Action item ▸
From the records below, copy out each line that has the word "tăng".

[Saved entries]
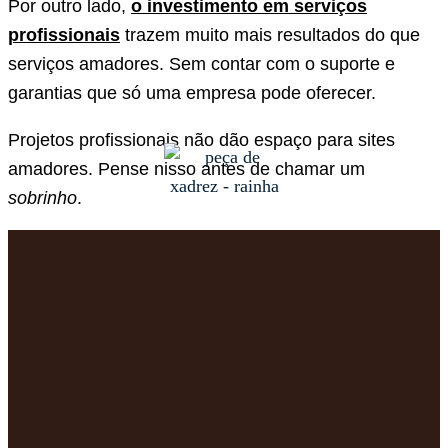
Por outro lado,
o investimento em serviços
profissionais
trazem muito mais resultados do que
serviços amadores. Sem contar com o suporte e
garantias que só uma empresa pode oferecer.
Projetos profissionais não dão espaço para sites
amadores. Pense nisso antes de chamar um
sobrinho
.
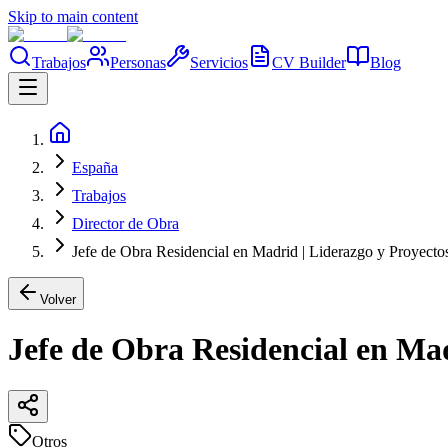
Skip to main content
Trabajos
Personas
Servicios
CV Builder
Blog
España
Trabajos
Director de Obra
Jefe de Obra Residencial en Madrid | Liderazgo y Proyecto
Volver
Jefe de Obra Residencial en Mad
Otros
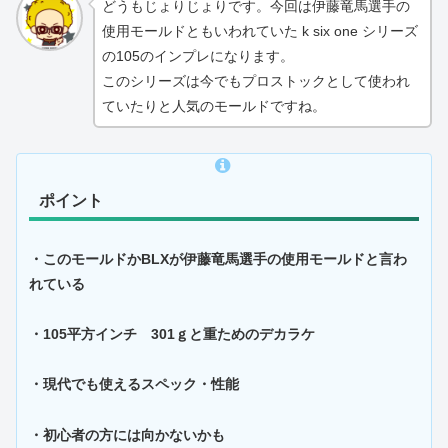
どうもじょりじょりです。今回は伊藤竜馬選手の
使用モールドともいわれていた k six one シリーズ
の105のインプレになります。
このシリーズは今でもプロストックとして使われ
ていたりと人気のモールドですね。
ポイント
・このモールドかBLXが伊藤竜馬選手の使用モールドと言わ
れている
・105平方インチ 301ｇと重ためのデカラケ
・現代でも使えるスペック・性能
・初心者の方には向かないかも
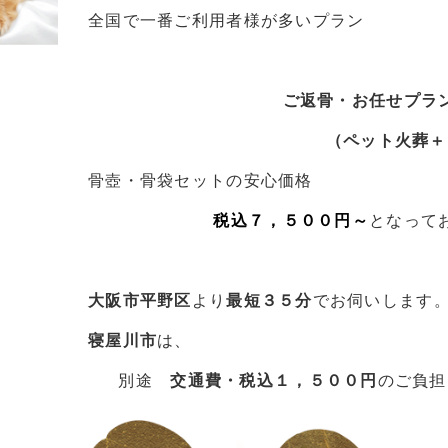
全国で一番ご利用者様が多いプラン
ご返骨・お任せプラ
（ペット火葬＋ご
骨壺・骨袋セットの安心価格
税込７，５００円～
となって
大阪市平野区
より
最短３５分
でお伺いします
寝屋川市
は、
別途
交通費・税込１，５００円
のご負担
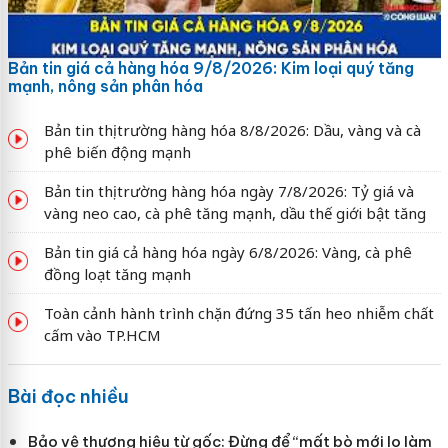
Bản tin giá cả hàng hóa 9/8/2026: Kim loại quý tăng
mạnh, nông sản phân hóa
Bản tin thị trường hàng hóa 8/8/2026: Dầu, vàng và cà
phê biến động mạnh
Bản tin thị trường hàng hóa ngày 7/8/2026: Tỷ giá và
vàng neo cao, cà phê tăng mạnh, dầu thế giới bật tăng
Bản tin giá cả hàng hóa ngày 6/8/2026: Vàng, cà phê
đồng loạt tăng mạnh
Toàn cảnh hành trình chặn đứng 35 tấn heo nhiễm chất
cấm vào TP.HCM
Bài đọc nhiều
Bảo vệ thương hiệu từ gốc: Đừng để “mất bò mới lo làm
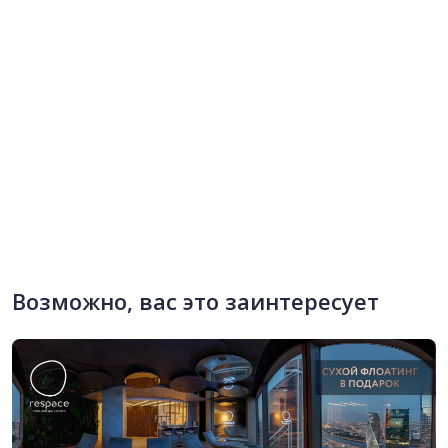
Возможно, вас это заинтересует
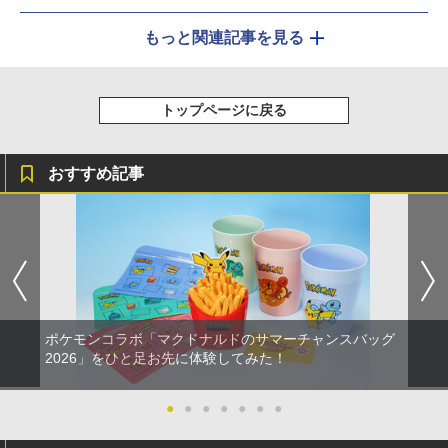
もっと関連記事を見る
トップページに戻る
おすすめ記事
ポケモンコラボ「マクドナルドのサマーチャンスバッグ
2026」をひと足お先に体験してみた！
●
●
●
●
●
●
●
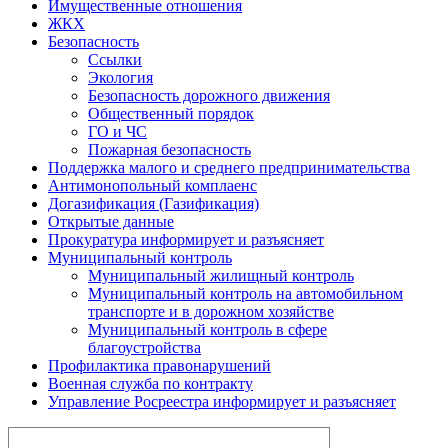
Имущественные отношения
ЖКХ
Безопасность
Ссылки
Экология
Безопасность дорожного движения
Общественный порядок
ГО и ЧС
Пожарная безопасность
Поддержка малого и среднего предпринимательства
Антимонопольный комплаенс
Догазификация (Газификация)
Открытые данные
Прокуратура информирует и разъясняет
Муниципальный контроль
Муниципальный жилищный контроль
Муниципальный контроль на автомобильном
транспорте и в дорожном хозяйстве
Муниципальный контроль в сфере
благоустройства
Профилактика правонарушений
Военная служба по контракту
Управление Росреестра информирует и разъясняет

Response area ▸
Bản tin giá cả hàng hóa 9/8/2026: Kim loại quý tăng
vàng neo cao, cà phê tăng mạnh, dầu thế giới bật tăng
đồng loạt tăng mạnh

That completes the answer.